Dans le cours actuel des évé­ne­ments, alors que la socié­té humaine semble à un tour­nant, il vaut mieux recon­naître les des­seins mys­té­rieux de la Providence divine qui, à tra­vers la suc­ces­sion des temps et les tra­vaux des hommes, la plu­part du temps contre toute attente, atteignent leur fin et dis­posent tout avec sagesse pour le bien de l’Eglise, même les évé­ne­ments contraires.

On peut faci­le­ment en faire la consta­ta­tion, si on consi­dère atten­ti­ve­ment les très graves ques­tions et contro­verses actuelles d’ordre poli­tique et éco­no­mique. Elle pré­oc­cupent tel­le­ment les hommes qu’elles les empêchent de pen­ser aux choses reli­gieuses qui res­sortent du magis­tère de l’Eglise. Cette atti­tude n’est cer­tai­ne­ment pas bonne et elle doit être réprou­vée. Personne cepen­dant ne peut nier que les nou­velles condi­tions de vie ont au moins cet avan­tage d’a­voir sup­pri­mé d’in­nom­brables obs­tacles par les­quels autre­fois les fils du siècle entra­vaient la liber­té d’ac­tion de l’Eglise. Il suf­fit de jeter un coup d’œil sur l’his­toire de l’Eglise pour voir tout de suite avec évi­dence que les Conciles œcu­mé­niques eux-​mêmes, dont les vicis­si­tudes sont ins­crites en lettres d’or dans les fastes de l’Eglise, ont sou­vent connu de graves dif­fi­cul­tés et des motifs de tris­tesse à cause de l’in­tru­sion du pou­voir civil. Ces princes sécu­liers se pro­po­saient certes par­fois sin­cè­re­ment de pro­té­ger l’Eglise ; mais la plu­part du temps cela ne se fai­sait pas sans dan­gers ni dom­mages pour le spi­ri­tuel, car ils étaient bien sou­vent pous­sés par des motifs poli­tiques et trop sou­cieux de leurs propres intérêts.

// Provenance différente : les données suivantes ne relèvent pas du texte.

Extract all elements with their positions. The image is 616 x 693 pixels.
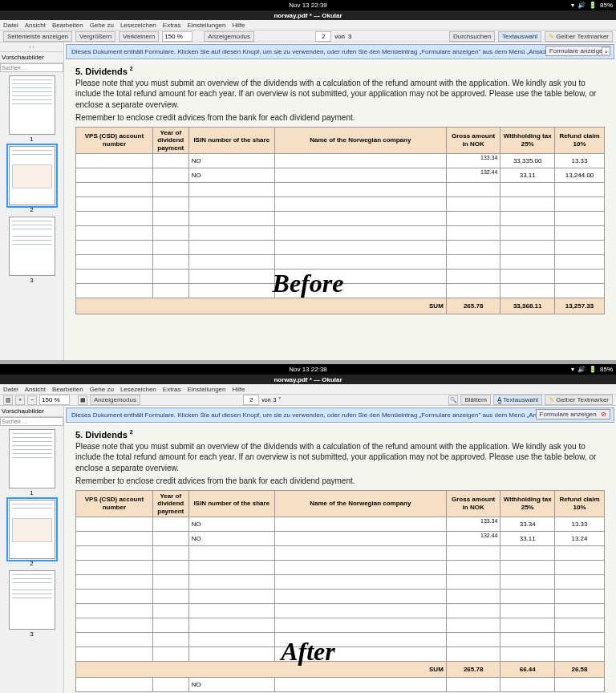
menu-edit[interactable]: Bearbeiten: [52, 22, 83, 29]
menu-bookmarks[interactable]: Lesezeichen: [120, 22, 156, 29]
viewmode-icon[interactable]: ▦: [78, 395, 87, 405]
menu-goto[interactable]: Gehe zu: [90, 22, 114, 29]
highlighter-button[interactable]: ✎ Gelber Textmarker: [545, 31, 613, 42]
close-icon[interactable]: ×: [602, 47, 610, 55]
section-para2: Remember to enclose credit advices from …: [75, 112, 605, 124]
dividends-table: VPS (CSD) account numberYear of dividend…: [75, 490, 605, 693]
thumbnail-1[interactable]: [9, 429, 55, 488]
menu-help[interactable]: Hilfe: [233, 22, 245, 29]
page-input[interactable]: [243, 395, 259, 405]
document-view: 5. Dividends 2 Please note that you must…: [64, 61, 616, 360]
thumb-search-input[interactable]: [0, 417, 63, 426]
menu-extras[interactable]: Extras: [163, 22, 181, 29]
table-row: NO133.3433.3413.33: [76, 517, 605, 532]
zoom-out-icon[interactable]: −: [27, 395, 37, 405]
table-row: NO133.3433,335.0013.33: [76, 154, 605, 168]
zoom-in-button[interactable]: Vergrößern: [75, 31, 116, 42]
thumbnail-2[interactable]: [9, 146, 55, 205]
search-button[interactable]: Durchsuchen: [449, 31, 495, 42]
show-forms-button[interactable]: Formulare anzeigen ⊘: [536, 409, 610, 419]
search-icon[interactable]: 🔍: [448, 395, 458, 405]
section-heading: 5. Dividends 2: [75, 429, 605, 440]
viewmode-button[interactable]: Anzeigemodus: [90, 395, 140, 405]
menu-file[interactable]: Datei: [3, 22, 18, 29]
sidebar-icon[interactable]: ▥: [3, 395, 13, 405]
page-input[interactable]: [315, 31, 331, 42]
viewmode-button[interactable]: Anzeigemodus: [204, 31, 254, 42]
sidebar-toggle-button[interactable]: Seitenleiste anzeigen: [3, 31, 72, 42]
form-banner: Dieses Dokument enthält Formulare. Klick…: [66, 407, 614, 423]
sidebar-title: Vorschaubilder: [0, 52, 63, 63]
thumbnail-2[interactable]: [9, 500, 55, 559]
form-banner: Dieses Dokument enthält Formulare. Klick…: [66, 44, 614, 59]
window-title: norway.pdf * — Okular: [0, 10, 616, 20]
zoom-input[interactable]: [39, 395, 70, 405]
thumbnail-3[interactable]: [9, 217, 55, 276]
system-top-bar: Nov 13 22:38 ▾🔊🔋85%: [0, 364, 616, 375]
table-row: NO132.4433.1113.24: [76, 532, 605, 546]
section-para: Please note that you must submit an over…: [75, 441, 605, 474]
menu-settings[interactable]: Einstellungen: [187, 22, 225, 29]
textselect-button[interactable]: A̲ Textauswahl: [493, 395, 542, 405]
close-icon[interactable]: ⊘: [601, 411, 606, 418]
browse-button[interactable]: Blättern: [460, 395, 491, 405]
section-para2: Remember to enclose credit advices from …: [75, 476, 605, 487]
section-heading: 5. Dividends 2: [75, 66, 605, 76]
section-para: Please note that you must submit an over…: [75, 78, 605, 111]
dividends-table: VPS (CSD) account number Year of dividen…: [75, 127, 605, 315]
thumbnail-3[interactable]: [9, 570, 55, 630]
menu-bar[interactable]: DateiAnsichtBearbeitenGehe zuLesezeichen…: [0, 384, 616, 395]
textselect-button[interactable]: Textauswahl: [498, 31, 541, 42]
menu-bar[interactable]: Datei Ansicht Bearbeiten Gehe zu Lesezei…: [0, 20, 616, 30]
window-title: norway.pdf * — Okular: [0, 375, 616, 384]
document-view: 5. Dividends 2 Please note that you must…: [64, 424, 616, 693]
zoom-input[interactable]: [162, 31, 192, 42]
highlighter-button[interactable]: ✎ Gelber Textmarker: [545, 395, 613, 405]
sidebar: Vorschaubilder 1 2 3: [0, 406, 64, 693]
toolbar: Seitenleiste anzeigen Vergrößern Verklei…: [0, 30, 616, 43]
show-forms-button[interactable]: Formulare anzeigen ×: [545, 46, 610, 56]
system-top-bar: Nov 13 22:39 ▾🔊🔋85%: [0, 0, 616, 10]
thumb-search-input[interactable]: [0, 63, 63, 72]
toolbar: ▥ + − ▦ Anzeigemodus von 3 ˅ 🔍 Blättern …: [0, 395, 616, 406]
zoom-out-button[interactable]: Verkleinern: [119, 31, 159, 42]
thumbnail-1[interactable]: [9, 75, 55, 135]
sidebar-title: Vorschaubilder: [0, 406, 63, 417]
sidebar: ‹ › Vorschaubilder 1 2 3: [0, 43, 64, 360]
zoom-in-icon[interactable]: +: [15, 395, 25, 405]
table-row: NO132.4433.1113,244.00: [76, 168, 605, 183]
menu-view[interactable]: Ansicht: [25, 22, 46, 29]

Il est vrai qu’au­jourd’­hui Nous avouons éprou­ver une peine très vive à cause de l’ab­sence par­mi vous d’un grand nombre d’é­vêques qui Nous sont très chers et qui, à cause de leur foi dans le Christ, sont en pri­son ou bien empê­chés d’autre manière. Cela nous incite prier pour eux avec fer­veur. Cependant, c’est avec espé­rance et un grand récon­fort que Nous le consta­tons : aujourd’­hui l’Eglise, enfin libé­rée de tous les obs­tacles pro­fanes d’au­tre­fois, peut depuis cette basi­lique vati­cane, comme d’un second Cénacle, faire entendre par vous sa voix pleine de majes­té et de gravité.

La principale tâche du Concile : Défendre et promouvoir la doctrine

Ce qui est très impor­tant pour le Concile œcu­mé­nique, c’est que le dépôt sacré de la doc­trine chré­tienne soit conser­vé et pré­sen­té d’une façon plus efficace.

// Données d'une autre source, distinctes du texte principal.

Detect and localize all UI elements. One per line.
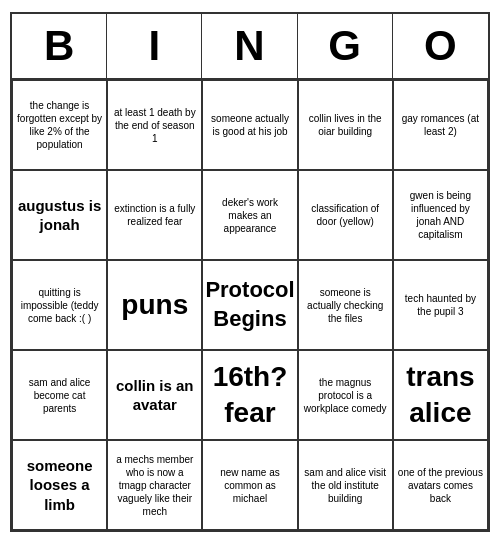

Cette doc­trine embrasse l’homme tout entier, dans son corps et dans son âme, et elle nous demande d’être sur terre des pèle­rins en route vers la patrie céleste.

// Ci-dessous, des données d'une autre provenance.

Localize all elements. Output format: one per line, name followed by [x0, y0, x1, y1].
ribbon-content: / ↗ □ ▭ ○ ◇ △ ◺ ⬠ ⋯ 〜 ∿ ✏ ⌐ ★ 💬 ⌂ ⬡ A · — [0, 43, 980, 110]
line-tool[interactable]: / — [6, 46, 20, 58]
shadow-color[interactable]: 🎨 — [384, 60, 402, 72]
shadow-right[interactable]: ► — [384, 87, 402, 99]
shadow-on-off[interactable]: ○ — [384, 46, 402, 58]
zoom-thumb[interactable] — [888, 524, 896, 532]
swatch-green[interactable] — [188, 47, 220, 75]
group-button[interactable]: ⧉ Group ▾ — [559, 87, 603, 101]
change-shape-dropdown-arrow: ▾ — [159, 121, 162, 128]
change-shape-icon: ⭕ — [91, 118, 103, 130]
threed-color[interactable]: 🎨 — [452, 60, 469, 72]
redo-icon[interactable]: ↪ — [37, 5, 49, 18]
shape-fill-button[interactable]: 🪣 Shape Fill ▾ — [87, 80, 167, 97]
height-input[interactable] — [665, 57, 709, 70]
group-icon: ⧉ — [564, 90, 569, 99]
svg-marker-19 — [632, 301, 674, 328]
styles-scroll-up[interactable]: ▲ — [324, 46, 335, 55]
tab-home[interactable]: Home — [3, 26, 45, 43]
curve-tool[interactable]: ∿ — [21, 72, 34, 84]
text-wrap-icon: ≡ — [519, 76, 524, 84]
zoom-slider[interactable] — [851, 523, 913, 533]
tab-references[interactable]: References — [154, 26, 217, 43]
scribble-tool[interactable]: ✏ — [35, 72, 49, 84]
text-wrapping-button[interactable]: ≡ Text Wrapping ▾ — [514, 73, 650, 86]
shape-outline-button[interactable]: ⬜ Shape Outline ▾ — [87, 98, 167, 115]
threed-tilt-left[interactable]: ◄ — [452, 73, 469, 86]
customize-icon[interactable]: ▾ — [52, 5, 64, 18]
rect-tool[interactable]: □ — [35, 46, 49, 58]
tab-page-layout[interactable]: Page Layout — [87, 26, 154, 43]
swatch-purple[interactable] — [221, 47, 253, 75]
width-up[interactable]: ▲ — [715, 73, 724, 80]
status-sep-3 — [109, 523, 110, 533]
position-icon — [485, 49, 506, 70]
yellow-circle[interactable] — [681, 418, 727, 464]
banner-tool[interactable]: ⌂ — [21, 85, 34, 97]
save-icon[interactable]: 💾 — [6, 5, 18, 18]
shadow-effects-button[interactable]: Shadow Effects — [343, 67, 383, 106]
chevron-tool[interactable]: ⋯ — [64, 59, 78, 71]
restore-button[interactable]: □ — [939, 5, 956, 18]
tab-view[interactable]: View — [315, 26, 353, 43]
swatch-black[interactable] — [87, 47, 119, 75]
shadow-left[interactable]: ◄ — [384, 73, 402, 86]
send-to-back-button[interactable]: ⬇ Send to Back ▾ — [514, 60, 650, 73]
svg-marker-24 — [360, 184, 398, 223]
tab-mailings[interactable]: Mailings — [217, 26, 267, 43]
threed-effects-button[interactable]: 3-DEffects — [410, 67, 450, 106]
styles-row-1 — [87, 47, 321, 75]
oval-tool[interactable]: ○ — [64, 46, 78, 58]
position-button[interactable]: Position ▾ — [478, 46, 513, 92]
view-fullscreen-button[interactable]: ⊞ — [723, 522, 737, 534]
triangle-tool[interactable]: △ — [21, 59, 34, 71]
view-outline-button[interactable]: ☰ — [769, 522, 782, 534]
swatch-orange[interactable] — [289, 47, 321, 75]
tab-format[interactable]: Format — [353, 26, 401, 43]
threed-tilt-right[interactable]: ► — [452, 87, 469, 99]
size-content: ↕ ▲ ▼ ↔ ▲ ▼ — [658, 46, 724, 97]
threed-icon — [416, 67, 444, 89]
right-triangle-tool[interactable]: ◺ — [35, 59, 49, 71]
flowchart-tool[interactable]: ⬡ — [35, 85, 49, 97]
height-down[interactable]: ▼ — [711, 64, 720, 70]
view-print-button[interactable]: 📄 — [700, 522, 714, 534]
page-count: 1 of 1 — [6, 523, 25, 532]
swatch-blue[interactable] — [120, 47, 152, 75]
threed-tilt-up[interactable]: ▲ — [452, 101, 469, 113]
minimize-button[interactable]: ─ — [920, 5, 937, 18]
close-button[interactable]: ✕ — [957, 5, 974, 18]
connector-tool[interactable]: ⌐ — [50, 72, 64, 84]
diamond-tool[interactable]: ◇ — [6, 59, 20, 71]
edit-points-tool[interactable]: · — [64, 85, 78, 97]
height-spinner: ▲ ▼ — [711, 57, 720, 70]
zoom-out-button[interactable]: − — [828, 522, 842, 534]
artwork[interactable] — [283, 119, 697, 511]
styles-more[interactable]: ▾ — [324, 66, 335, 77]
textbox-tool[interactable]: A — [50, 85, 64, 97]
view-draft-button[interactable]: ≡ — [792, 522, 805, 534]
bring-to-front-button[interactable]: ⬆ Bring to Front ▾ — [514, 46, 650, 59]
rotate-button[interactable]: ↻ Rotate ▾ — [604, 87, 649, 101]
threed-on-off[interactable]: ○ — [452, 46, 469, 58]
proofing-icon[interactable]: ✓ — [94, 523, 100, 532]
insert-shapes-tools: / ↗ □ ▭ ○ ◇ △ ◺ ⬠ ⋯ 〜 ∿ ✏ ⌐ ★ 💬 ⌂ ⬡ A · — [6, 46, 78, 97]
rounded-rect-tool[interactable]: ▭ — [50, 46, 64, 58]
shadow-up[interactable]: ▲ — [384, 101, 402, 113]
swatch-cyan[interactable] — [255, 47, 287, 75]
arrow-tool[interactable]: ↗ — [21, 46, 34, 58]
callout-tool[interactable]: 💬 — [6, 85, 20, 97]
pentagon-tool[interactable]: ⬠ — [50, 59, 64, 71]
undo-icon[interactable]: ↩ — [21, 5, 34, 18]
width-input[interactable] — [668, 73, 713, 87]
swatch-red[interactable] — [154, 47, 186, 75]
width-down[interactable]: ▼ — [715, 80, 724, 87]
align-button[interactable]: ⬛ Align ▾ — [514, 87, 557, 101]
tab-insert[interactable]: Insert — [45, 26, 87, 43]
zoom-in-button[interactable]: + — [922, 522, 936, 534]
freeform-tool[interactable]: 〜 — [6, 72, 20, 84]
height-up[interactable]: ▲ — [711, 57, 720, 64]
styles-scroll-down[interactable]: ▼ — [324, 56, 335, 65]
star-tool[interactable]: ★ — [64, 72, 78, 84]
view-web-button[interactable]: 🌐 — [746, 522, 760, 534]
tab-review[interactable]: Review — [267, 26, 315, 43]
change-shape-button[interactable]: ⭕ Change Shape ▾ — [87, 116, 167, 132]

Nous voyons par là que cette vie mor­telle doit s’o­rien­ter de telle façon que, en accom­plis­sant nos devoirs à l’é­gard de la cité ter­restre et de la cité céleste, nous puis­sions par­ve­nir à la fin que Dieu a vou­lue pour nous. Cela veut dire que tous les hommes, soit indi­vi­duel­le­ment, soit col­lec­ti­ve­ment, ont le devoir de tendre constam­ment et pen­dant toute leur vie à l’ob­ten­tion des biens célestes. Et l’u­sage qu’ils font des choses de la terre doit être ordon­né à cette fin, en veillant à ce que les biens tem­po­rels ne mettent pas en dan­ger leur bon­heur éternel.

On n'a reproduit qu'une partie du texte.